▶ **Your instructions**: From the line holding "Find regions matching" to the final line of the entries, set down each line exactly, including both, and nothing more.

▶ **Material for this task**:
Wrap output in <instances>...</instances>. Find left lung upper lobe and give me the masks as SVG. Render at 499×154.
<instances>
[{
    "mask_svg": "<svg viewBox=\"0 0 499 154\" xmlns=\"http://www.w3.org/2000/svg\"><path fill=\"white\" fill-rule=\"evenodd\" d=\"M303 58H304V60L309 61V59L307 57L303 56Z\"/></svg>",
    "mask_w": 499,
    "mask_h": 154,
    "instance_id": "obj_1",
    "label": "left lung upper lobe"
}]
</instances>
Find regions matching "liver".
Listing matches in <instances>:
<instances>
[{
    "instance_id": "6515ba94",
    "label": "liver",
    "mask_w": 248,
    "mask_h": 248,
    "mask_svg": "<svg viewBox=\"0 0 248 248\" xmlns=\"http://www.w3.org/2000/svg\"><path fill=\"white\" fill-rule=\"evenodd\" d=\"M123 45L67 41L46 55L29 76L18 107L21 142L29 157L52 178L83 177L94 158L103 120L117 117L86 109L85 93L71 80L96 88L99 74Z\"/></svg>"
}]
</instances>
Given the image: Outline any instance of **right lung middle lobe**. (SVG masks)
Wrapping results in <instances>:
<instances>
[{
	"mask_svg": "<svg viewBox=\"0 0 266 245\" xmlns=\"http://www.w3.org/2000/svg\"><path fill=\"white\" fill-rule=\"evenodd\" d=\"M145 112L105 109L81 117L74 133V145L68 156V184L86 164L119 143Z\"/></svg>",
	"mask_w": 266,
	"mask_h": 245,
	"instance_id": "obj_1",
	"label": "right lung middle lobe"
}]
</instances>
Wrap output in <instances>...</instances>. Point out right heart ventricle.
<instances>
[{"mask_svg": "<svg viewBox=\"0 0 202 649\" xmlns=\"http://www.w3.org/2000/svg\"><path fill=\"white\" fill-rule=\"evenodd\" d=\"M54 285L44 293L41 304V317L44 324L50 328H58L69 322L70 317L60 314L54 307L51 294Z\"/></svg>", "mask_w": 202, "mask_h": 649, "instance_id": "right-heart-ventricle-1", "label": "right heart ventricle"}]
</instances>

▶ **Task response**:
Find regions matching "liver".
Listing matches in <instances>:
<instances>
[{
    "instance_id": "6515ba94",
    "label": "liver",
    "mask_w": 248,
    "mask_h": 248,
    "mask_svg": "<svg viewBox=\"0 0 248 248\" xmlns=\"http://www.w3.org/2000/svg\"><path fill=\"white\" fill-rule=\"evenodd\" d=\"M123 45L67 41L46 55L29 76L18 107L21 142L29 157L52 178L83 177L94 158L103 120L117 117L86 109L85 93L71 80L96 88L99 74Z\"/></svg>"
}]
</instances>
Given the image: Outline any instance of **right lung middle lobe**. (SVG masks)
Wrapping results in <instances>:
<instances>
[{
	"mask_svg": "<svg viewBox=\"0 0 266 245\" xmlns=\"http://www.w3.org/2000/svg\"><path fill=\"white\" fill-rule=\"evenodd\" d=\"M145 112L105 109L81 117L74 133V145L68 156V184L86 164L119 143Z\"/></svg>",
	"mask_w": 266,
	"mask_h": 245,
	"instance_id": "obj_1",
	"label": "right lung middle lobe"
}]
</instances>
Wrap output in <instances>...</instances>. Point out right heart ventricle.
<instances>
[{"mask_svg": "<svg viewBox=\"0 0 202 649\" xmlns=\"http://www.w3.org/2000/svg\"><path fill=\"white\" fill-rule=\"evenodd\" d=\"M54 285L44 293L41 304V317L44 324L50 328H58L69 322L70 317L60 314L54 307L51 294Z\"/></svg>", "mask_w": 202, "mask_h": 649, "instance_id": "right-heart-ventricle-1", "label": "right heart ventricle"}]
</instances>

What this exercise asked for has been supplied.